# Task to complete:
Below is a listing; reproduce each line of it exactly.
:: Data to use
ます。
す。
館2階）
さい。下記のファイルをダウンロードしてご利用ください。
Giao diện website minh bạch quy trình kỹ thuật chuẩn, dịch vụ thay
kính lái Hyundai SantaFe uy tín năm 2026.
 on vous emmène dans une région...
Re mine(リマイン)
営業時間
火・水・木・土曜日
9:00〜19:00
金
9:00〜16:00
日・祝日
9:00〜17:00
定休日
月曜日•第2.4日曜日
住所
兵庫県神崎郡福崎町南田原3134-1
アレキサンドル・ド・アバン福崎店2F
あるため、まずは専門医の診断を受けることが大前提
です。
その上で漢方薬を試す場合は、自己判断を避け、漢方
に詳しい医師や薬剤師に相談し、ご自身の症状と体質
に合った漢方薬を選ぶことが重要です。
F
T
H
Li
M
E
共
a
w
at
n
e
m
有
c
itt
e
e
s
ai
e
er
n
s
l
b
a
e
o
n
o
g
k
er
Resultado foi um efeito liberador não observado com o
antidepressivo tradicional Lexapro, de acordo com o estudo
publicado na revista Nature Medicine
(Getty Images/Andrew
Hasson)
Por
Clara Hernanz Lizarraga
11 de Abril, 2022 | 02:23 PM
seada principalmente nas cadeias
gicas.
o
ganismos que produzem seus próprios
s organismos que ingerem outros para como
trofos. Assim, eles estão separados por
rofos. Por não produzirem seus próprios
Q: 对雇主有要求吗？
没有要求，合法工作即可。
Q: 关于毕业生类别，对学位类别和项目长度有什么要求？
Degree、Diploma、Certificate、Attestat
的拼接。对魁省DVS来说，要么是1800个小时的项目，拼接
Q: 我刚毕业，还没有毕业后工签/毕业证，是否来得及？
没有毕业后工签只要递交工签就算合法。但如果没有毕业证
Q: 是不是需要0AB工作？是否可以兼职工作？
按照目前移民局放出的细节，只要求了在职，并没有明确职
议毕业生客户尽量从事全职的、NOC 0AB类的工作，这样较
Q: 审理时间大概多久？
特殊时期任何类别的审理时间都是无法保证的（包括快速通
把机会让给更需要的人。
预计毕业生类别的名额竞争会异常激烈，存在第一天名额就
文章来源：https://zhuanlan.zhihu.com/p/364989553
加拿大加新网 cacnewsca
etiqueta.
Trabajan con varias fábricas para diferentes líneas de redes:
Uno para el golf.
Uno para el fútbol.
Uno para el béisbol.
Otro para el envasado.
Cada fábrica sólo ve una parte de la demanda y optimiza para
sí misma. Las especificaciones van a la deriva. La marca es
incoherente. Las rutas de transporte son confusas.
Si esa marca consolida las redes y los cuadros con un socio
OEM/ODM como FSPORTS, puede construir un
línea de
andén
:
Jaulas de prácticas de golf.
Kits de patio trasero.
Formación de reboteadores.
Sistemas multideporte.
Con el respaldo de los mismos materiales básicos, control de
::::
# Task result:
ます。
す。
館2階）
さい。下記のファイルをダウンロードしてご利用ください。
Giao diện website minh bạch quy trình kỹ thuật chuẩn, dịch vụ thay
kính lái Hyundai SantaFe uy tín năm 2026.
 on vous emmène dans une région...
Re mine(リマイン)
営業時間
火・水・木・土曜日
9:00〜19:00
金
9:00〜16:00
日・祝日
9:00〜17:00
定休日
月曜日•第2.4日曜日
住所
兵庫県神崎郡福崎町南田原3134-1
アレキサンドル・ド・アバン福崎店2F
あるため、まずは専門医の診断を受けることが大前提
です。
その上で漢方薬を試す場合は、自己判断を避け、漢方
に詳しい医師や薬剤師に相談し、ご自身の症状と体質
に合った漢方薬を選ぶことが重要です。
F
T
H
Li
M
E
共
a
w
at
n
e
m
有
c
itt
e
e
s
ai
e
er
n
s
l
b
a
e
o
n
o
g
k
er
Resultado foi um efeito liberador não observado com o
antidepressivo tradicional Lexapro, de acordo com o estudo
publicado na revista Nature Medicine
(Getty Images/Andrew
Hasson)
Por
Clara Hernanz Lizarraga
11 de Abril, 2022 | 02:23 PM
seada principalmente nas cadeias
gicas.
o
ganismos que produzem seus próprios
s organismos que ingerem outros para como
trofos. Assim, eles estão separados por
rofos. Por não produzirem seus próprios
Q: 对雇主有要求吗？
没有要求，合法工作即可。
Q: 关于毕业生类别，对学位类别和项目长度有什么要求？
Degree、Diploma、Certificate、Attestat
的拼接。对魁省DVS来说，要么是1800个小时的项目，拼接
Q: 我刚毕业，还没有毕业后工签/毕业证，是否来得及？
没有毕业后工签只要递交工签就算合法。但如果没有毕业证
Q: 是不是需要0AB工作？是否可以兼职工作？
按照目前移民局放出的细节，只要求了在职，并没有明确职
议毕业生客户尽量从事全职的、NOC 0AB类的工作，这样较
Q: 审理时间大概多久？
特殊时期任何类别的审理时间都是无法保证的（包括快速通
把机会让给更需要的人。
预计毕业生类别的名额竞争会异常激烈，存在第一天名额就
文章来源：https://zhuanlan.zhihu.com/p/364989553
加拿大加新网 cacnewsca
etiqueta.
Trabajan con varias fábricas para diferentes líneas de redes:
Uno para el golf.
Uno para el fútbol.
Uno para el béisbol.
Otro para el envasado.
Cada fábrica sólo ve una parte de la demanda y optimiza para
sí misma. Las especificaciones van a la deriva. La marca es
incoherente. Las rutas de transporte son confusas.
Si esa marca consolida las redes y los cuadros con un socio
OEM/ODM como FSPORTS, puede construir un
línea de
andén
:
Jaulas de prácticas de golf.
Kits de patio trasero.
Formación de reboteadores.
Sistemas multideporte.
Con el respaldo de los mismos materiales básicos, control de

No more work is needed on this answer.